Geodesics on the group of rotations SO(3) can be found in fields ranging from optometry to rigid body dynamics and computer graphics. In kinematics of the human eye, where the motion of the eye is assumed to be subject to Listings law, they appear as rotations of constant angular velocity that can be used to interpret saccadic motions of the eye. In computer graphics, they present as great circles on the 3-sphere that are used as the basis for realistic interpolations using Shomake's SLERP algorithm. In rigid body dynamics, geodesics on SO(3) can be used to provide the simplest realization of the dependency of the geodesic on the metric used for the configuration manifold.

In this colloquium talk, we present joint work with Alyssa Novelia on a quaternion-based treatment of geodesics on SO(3). We find a remarkably simple set of differential equations that characterize these motions. The solutions to these integrable equations are readily interpreted as great circles on the 3-sphere. We also show how they can be projected onto Steiner's Roman Surface using a transformation developed by Apery. Applying our results to the human eye shows some remarkable consequences of Listing's law for the dynamics of this system.

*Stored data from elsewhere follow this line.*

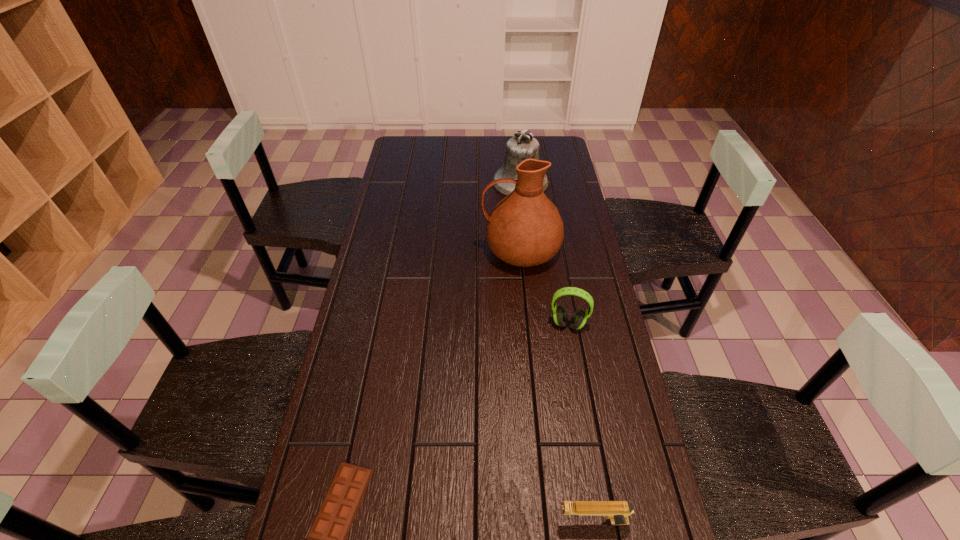 Locate an element on the screen. vacant region located 0.090m on the left of the bell is located at coordinates (470, 182).

This screenshot has width=960, height=540. Identify the location of blank area located 0.270m on the left of the third farthest object. (459, 324).

Locate an element on the screen. vacant space located at the barrel of the pistol is located at coordinates (502, 521).

I want to click on vacant point located 0.210m at the barrel of the pistol, so click(460, 521).

What are the coordinates of `free spot located at the barrel of the pistol` in the screenshot? It's located at (396, 521).

The image size is (960, 540). What are the coordinates of `pitcher located at the right edge` in the screenshot? It's located at (525, 229).

At what (x,y) coordinates should I click in order to perform the action: click on bell present at the right edge. Please return your answer as a coordinate pair (x, y). Looking at the image, I should click on (523, 145).

Find the location of a particular element. headset at the right edge is located at coordinates (578, 319).

You are a GUI agent. You are given a task and a screenshot of the screen. Output one action in this format:
    pyautogui.click(x=<x>, y=<y>)
    Task: Click on the pistol at the right edge
    The width and height of the screenshot is (960, 540).
    Given the screenshot: What is the action you would take?
    pyautogui.click(x=617, y=511)

You are a GUI agent. You are given a task and a screenshot of the screen. Output one action in this format:
    pyautogui.click(x=<x>, y=<y>)
    Task: Click on the free space at the far edge
    Image resolution: width=960 pixels, height=540 pixels.
    Given the screenshot: What is the action you would take?
    pyautogui.click(x=467, y=141) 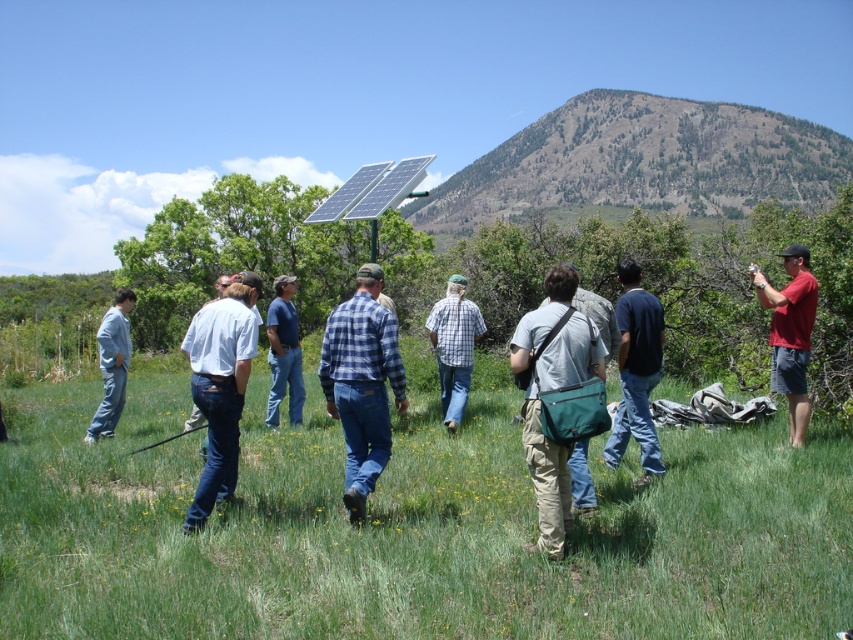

Oliver M. O’Reilly is a professor in the Department of Mechanical Engineering at the University of California at Berkeley. His research and teaching feature a wide range of problems in the dynamics of mechanical systems. He received his B.E. in Mechanical Engineering from the National University of Ireland, Galway (NUIG). Subsequently, he received his M.S. and Ph.D. degrees in Theoretical and Applied Mechanics from Cornell University. O’Reilly has received multiple teaching awards, including the Distinguished Teaching Award from U.C. Berkeley, published over 90 archival journal articles, written three textbooks and is a co-inventor on two patents. His latest book, coauthored with Alyssa Novelia and Khalid Jawed, is a Primer on the Kinematics of Discrete Elastic Rods (Springer, 2018).